Roland Hauck was born in Duluth, Minnesota on August 17, 1902. He grew up in Oakland and attended Stanford University. He worked in advertising for J. Walter Thompson and other agencies in San Francisco and New York, and had his own agency for many years. After his marriage in 1926 he and his wife acquired creekside property in Napa as a weekend retreat. His exposure to the environment made him aware of the vulnerability of creeks and streams in the region. By the 1960s he and his wife were living in the Sonoma Valley, and in 1972 Hauck helped to found the Save Our Creek Committees of America. Hauck was dedicated to the preservation of creeks, streams, and other waterways in Sonoma Valley and throughout California. He was also interested in city planning as it relates to waterways, and opposed the construction of the Warm Springs Dam. Hauck is considered the father of western urban creek preservation, and he was also a member of Friends of the River, the Sierra Club, and the National Science Foundation. Roland Hauck died on January 20, 1983.

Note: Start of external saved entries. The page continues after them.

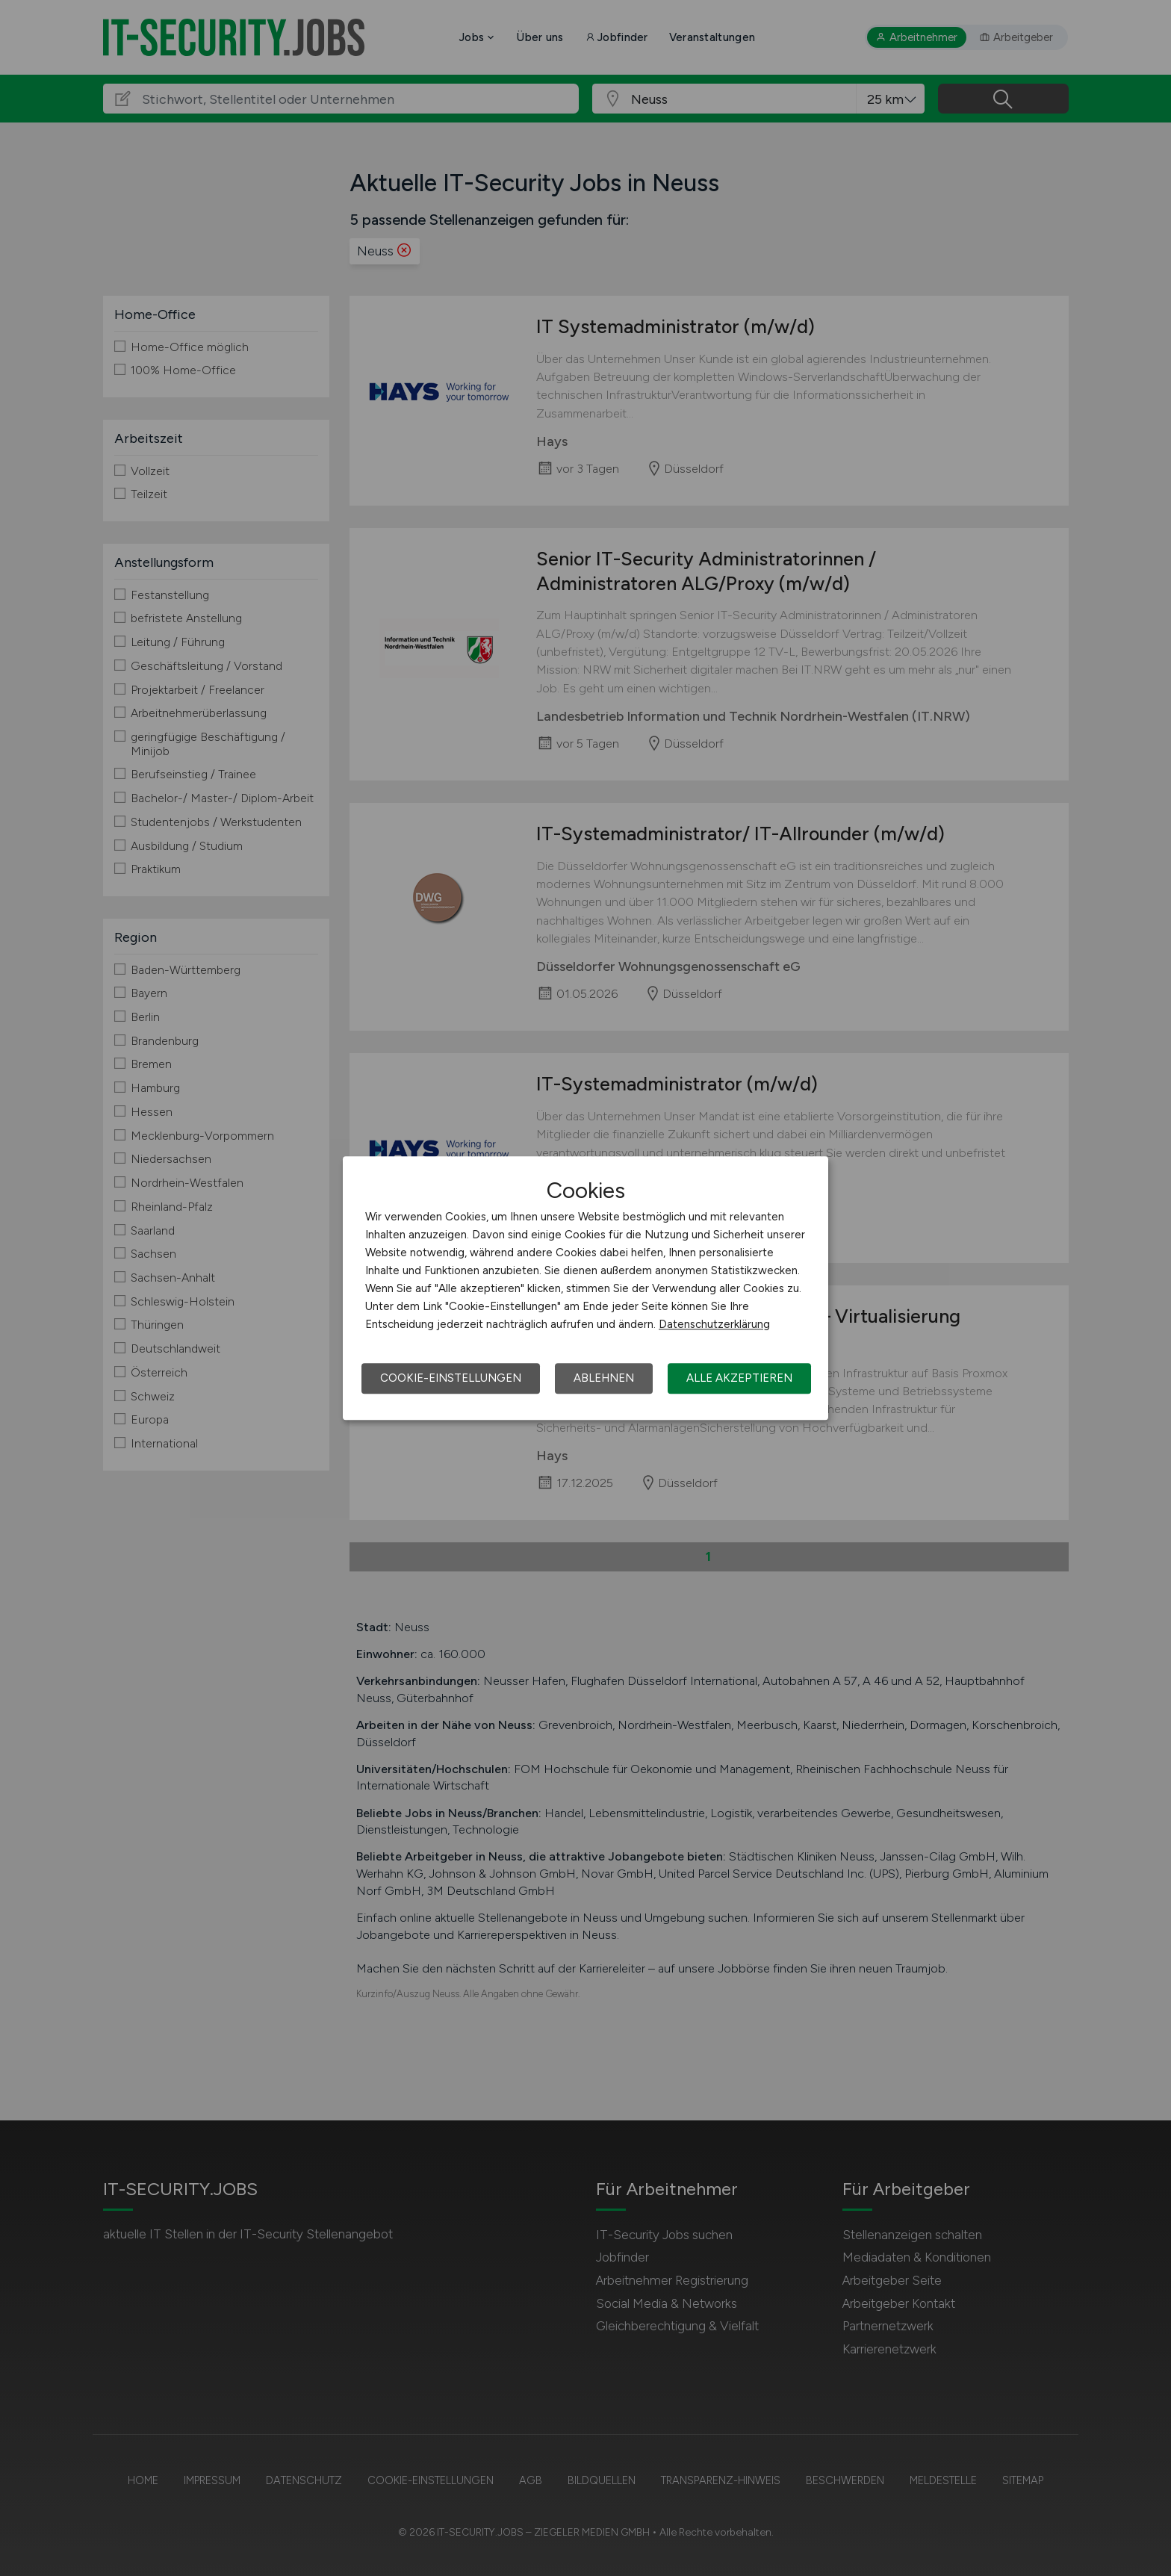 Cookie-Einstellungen (450, 1378)
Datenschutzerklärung (714, 1324)
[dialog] (585, 1288)
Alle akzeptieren (739, 1378)
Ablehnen (604, 1378) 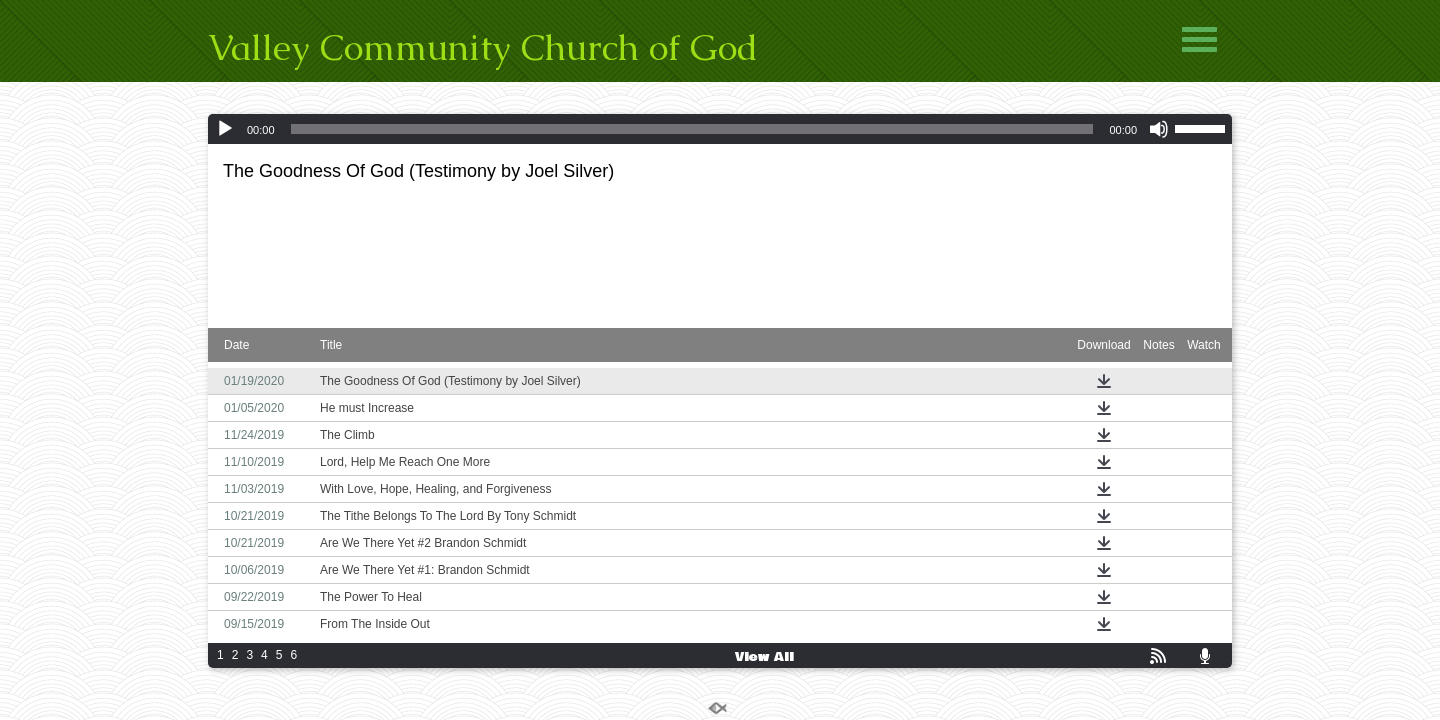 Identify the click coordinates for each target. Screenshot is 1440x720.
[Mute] (1159, 129)
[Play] (225, 129)
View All (764, 657)
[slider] (692, 129)
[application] (720, 129) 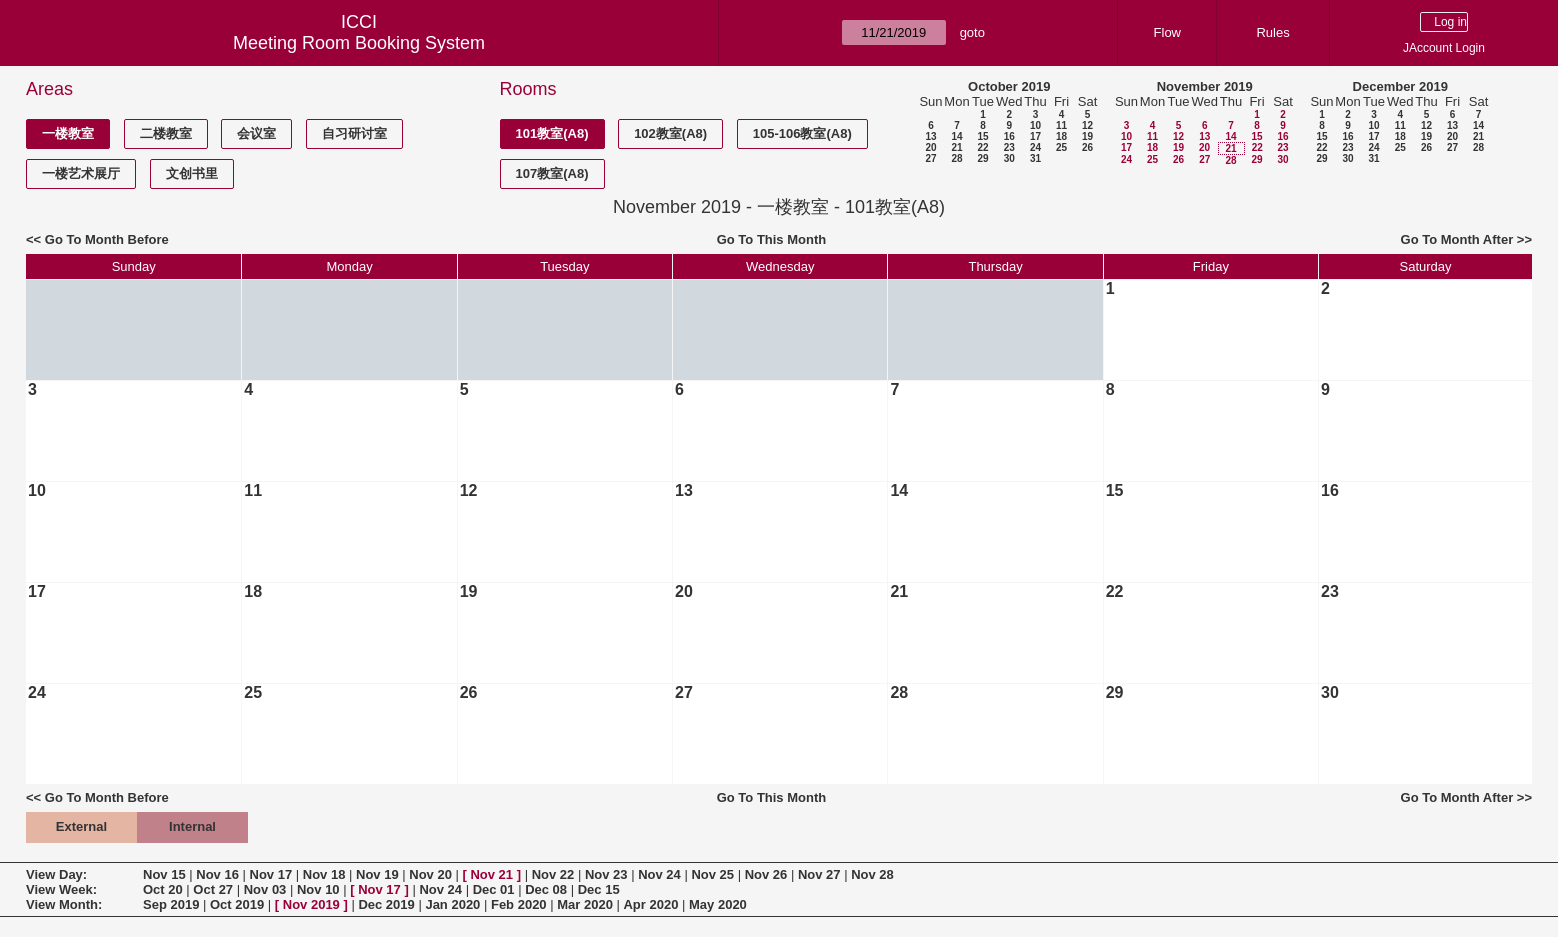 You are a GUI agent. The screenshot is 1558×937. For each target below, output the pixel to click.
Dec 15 (599, 889)
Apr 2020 (650, 904)
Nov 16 (217, 874)
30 (1009, 158)
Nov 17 (271, 874)
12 (1087, 125)
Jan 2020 (452, 904)
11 (1061, 125)
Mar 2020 (585, 904)
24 (1035, 147)
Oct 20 (163, 889)
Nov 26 (766, 874)
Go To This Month (772, 239)
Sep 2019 (171, 904)
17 (1035, 136)
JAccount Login (1444, 48)
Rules (1272, 32)
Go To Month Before (107, 239)
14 (956, 136)
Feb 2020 (519, 904)
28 (956, 158)
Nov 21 (491, 874)
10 (1035, 125)
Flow (1167, 32)
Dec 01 (494, 889)
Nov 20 (430, 874)
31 (1035, 158)
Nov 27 (819, 874)
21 (956, 147)
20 (930, 147)
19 (1087, 136)
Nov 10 (318, 889)
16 (1009, 136)
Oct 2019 (237, 904)
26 (1087, 147)
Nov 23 (606, 874)
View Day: (56, 874)
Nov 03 (265, 889)
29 (982, 158)
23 (1009, 147)
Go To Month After (1457, 239)
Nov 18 (324, 874)
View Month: (64, 904)
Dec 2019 (386, 904)
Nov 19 (377, 874)
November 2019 (1205, 86)
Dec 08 (546, 889)
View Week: (61, 889)
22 (982, 147)
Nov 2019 (311, 904)
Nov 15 (164, 874)
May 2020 (718, 904)
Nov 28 (872, 874)
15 (982, 136)
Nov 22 (553, 874)
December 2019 (1400, 86)
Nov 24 (659, 874)
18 (1061, 136)
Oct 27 (213, 889)
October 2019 (1009, 86)
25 (1061, 147)
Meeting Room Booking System (359, 43)
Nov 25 (712, 874)
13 (930, 136)
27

The collection materials, dating from 1963 through 1982, include correspondence, documents, newspaper clippings, newsletters, pamphlets, ephemera and photographs on various county, state, and national environmental issues, including creeks and other waterways, fish and wildlife, the Sonoma Valley, and the Warm Springs Dam.The materials are organized into six boxes.
The research material in the collection is available to view by appointment.